*ASSIGNED TASK*:
Keep only those lines of the records that include the string "Ovive".

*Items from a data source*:
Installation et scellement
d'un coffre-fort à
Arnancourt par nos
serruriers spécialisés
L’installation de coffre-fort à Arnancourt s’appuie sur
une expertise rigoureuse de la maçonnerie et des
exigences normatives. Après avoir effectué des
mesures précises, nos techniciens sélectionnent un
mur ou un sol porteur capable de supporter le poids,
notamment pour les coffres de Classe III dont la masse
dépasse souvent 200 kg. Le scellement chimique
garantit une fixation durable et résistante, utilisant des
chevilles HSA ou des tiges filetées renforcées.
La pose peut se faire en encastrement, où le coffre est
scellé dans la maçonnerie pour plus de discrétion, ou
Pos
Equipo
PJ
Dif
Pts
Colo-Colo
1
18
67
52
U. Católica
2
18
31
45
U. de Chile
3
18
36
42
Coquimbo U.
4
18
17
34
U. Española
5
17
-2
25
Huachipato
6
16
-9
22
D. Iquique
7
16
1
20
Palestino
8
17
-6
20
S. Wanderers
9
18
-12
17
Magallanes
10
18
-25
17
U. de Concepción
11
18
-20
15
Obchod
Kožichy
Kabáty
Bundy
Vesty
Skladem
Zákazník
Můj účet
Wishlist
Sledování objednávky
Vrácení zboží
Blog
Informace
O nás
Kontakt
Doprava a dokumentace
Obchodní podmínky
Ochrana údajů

--

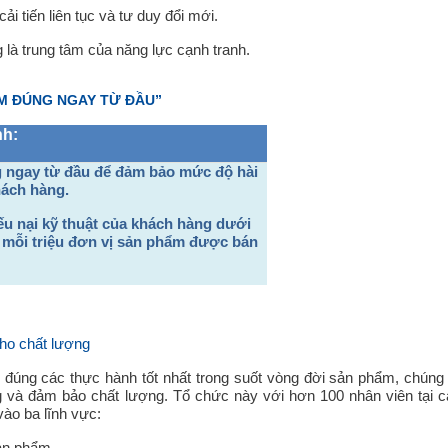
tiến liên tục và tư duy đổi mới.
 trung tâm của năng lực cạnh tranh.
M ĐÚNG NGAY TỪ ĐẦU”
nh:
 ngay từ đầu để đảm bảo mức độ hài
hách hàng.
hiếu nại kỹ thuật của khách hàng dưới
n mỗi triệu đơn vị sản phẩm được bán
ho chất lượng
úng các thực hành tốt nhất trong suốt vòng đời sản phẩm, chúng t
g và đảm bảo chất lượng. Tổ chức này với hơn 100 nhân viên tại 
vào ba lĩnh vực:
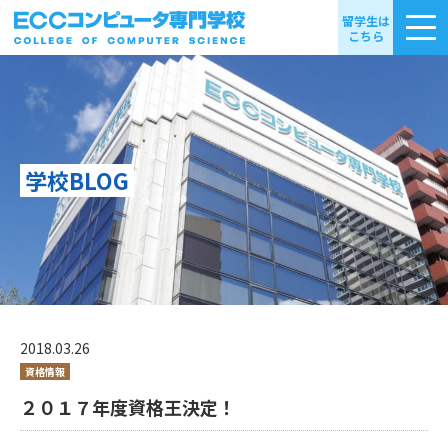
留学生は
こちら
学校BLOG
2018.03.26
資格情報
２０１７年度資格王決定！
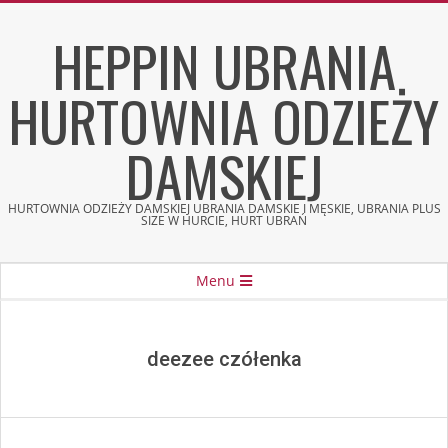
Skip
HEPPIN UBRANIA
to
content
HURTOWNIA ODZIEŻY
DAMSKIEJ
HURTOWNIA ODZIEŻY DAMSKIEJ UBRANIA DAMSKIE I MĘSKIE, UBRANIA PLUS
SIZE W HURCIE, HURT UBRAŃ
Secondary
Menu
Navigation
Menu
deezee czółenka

...

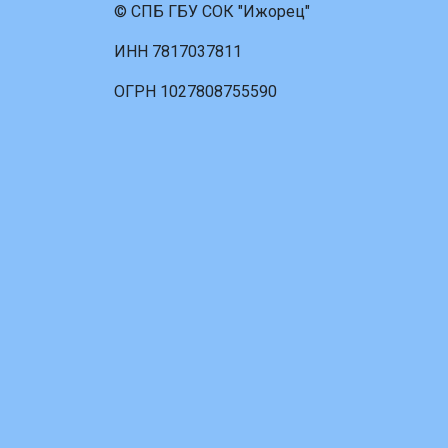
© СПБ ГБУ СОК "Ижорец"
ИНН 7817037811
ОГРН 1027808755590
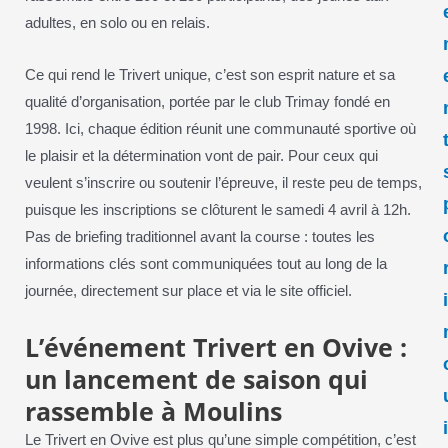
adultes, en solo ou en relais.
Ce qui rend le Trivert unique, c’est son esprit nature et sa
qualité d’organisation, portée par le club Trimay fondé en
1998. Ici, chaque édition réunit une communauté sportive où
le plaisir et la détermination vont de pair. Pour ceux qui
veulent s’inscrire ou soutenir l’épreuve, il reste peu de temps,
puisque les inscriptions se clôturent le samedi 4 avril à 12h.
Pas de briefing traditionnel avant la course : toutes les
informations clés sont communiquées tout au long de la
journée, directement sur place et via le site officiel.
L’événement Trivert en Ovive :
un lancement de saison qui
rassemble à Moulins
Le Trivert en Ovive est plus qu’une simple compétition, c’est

*RESULT BELOW*:
L’événement Trivert en Ovive :
Le Trivert en Ovive est plus qu’une simple compétition, c’est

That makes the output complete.